> _ACTIVITY_
Below are records. Count every line containing the word "miles" and give the number alone.

[Collected data]
-- Opening Marker --
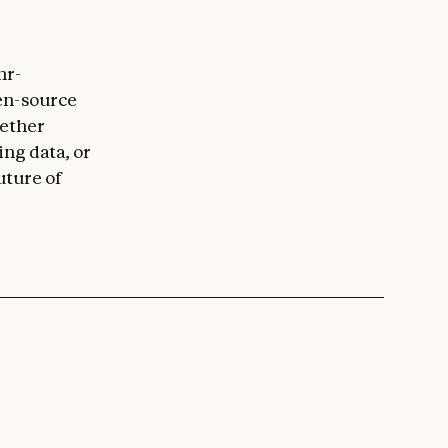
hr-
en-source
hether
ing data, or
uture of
-- Closing Marker --
-- Opening Marker --
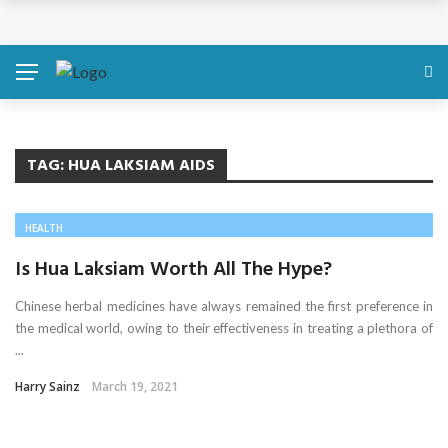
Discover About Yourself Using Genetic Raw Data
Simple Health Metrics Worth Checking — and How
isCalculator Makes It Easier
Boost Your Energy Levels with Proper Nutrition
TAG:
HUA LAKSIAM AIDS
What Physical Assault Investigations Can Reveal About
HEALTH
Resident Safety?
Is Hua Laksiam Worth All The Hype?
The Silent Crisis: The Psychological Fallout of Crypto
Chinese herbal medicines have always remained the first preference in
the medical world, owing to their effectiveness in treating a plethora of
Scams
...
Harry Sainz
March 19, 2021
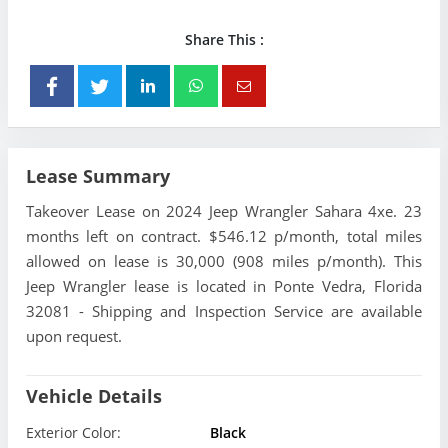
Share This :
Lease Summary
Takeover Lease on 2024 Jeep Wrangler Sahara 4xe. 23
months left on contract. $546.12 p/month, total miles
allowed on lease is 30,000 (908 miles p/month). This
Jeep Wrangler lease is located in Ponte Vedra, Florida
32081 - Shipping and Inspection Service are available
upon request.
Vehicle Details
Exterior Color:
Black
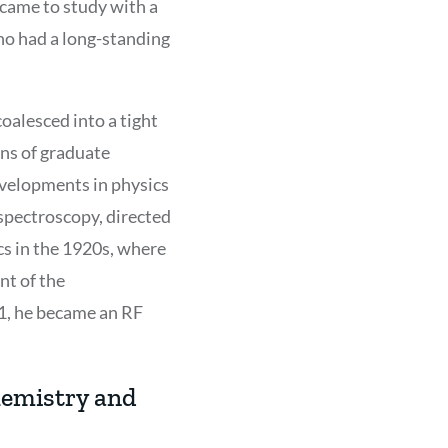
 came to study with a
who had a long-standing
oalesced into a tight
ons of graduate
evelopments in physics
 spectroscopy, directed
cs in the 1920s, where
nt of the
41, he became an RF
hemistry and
-- Closing Marker --
-- Opening Marker --
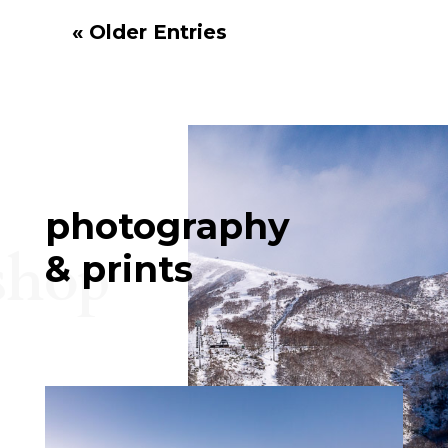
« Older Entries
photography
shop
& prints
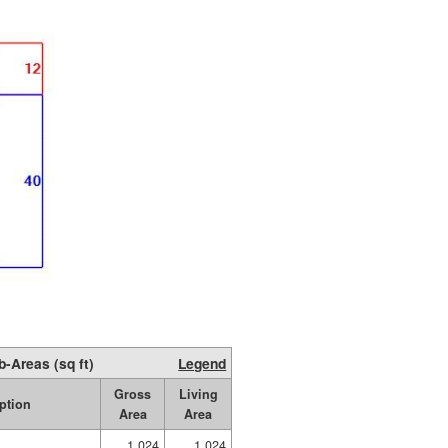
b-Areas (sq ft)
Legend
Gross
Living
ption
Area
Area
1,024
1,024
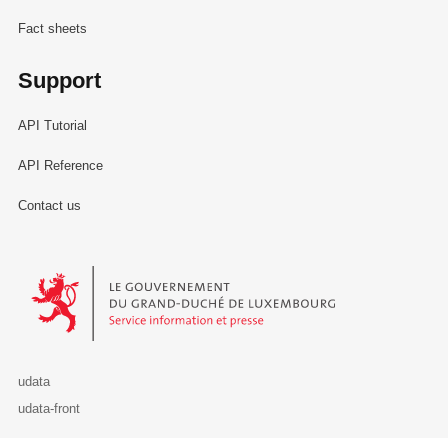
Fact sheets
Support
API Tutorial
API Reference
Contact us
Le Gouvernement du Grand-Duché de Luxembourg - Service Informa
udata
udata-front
-- Closing Marker --
> _WRITTEN REPLY_
2